Managing Memory Tiers with CXL in Virtualized Environments

  • Yuhong Zhong ,
  • ,
  • Carl Waldspurger ,
  • Ishwar Agarwal ,
  • Rajat Agarwal ,
  • Frank Hady ,
  • Karthik Kumar ,
  • Mark D. Hill ,
  • Mosharaf Chowdhury ,
  • Asaf Cidon

USENIX OSDI |

Cloud providers seek to deploy CXL-based memory to increase aggregate memory capacity, reduce costs, and lower carbon emissions. However, CXL accesses incur higher latency than local DRAM. Existing systems use software to manage data placement across memory tiers at page granularity.
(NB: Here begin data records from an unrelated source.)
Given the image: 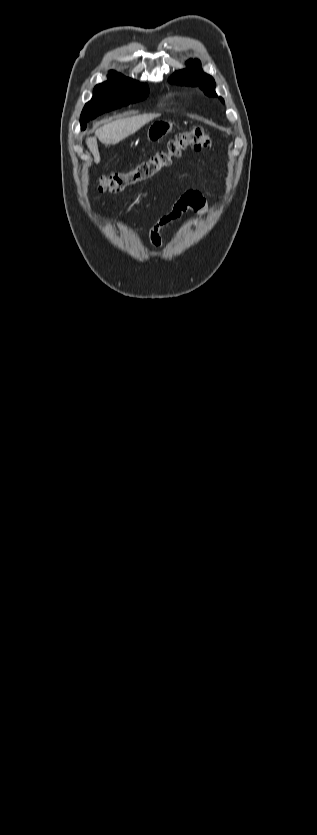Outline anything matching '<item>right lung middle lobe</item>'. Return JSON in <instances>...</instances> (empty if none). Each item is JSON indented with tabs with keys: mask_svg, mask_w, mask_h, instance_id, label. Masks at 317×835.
<instances>
[{
	"mask_svg": "<svg viewBox=\"0 0 317 835\" xmlns=\"http://www.w3.org/2000/svg\"><path fill=\"white\" fill-rule=\"evenodd\" d=\"M109 80L96 85L93 98L86 103L80 117L81 129L86 128V122L98 115L145 99L149 89L147 84L126 78L113 72Z\"/></svg>",
	"mask_w": 317,
	"mask_h": 835,
	"instance_id": "1",
	"label": "right lung middle lobe"
}]
</instances>
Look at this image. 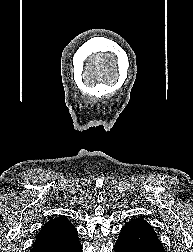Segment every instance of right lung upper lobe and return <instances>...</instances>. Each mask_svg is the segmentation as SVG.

Cloud providers are reluctant to deploy software-based tiering due to high overheads in virtualized environments. Hardware-based memory tiering could place data at cacheline granularity, mitigating these drawbacks. However, hardware is oblivious to application-level performance.

We propose combining hardware-managed tiering with software-managed performance isolation to overcome the pitfalls of either approach. We introduce Intel® Flat Memory Mode, the first hardware-managed tiering system for CXL. Our evaluation on a full-system prototype demonstrates that it provides performance close to regular DRAM, with no more than 5% degradation for more than 82% of workloads. Despite such small slowdowns, we identify two challenges that can still degrade performance by up to 34% for “outlier” workloads: (1) memory contention across tenants, and (2) intra-tenant contention due to conflicting access patterns.

To address these challenges, we introduce Memstrata, a lightweight multi-tenant memory allocator. Memstrata employs page coloring to eliminate inter-VM contention. It improves performance for VMs with access patterns that are sensitive to hardware tiering by allocating them more local DRAM using an online slowdown estimator. In multi-VM experiments on prototype hardware, Memstrata is able to identify performance outliers and reduce their degradation from above 30% to below 6%, providing consistent performance across a wide range of workloads.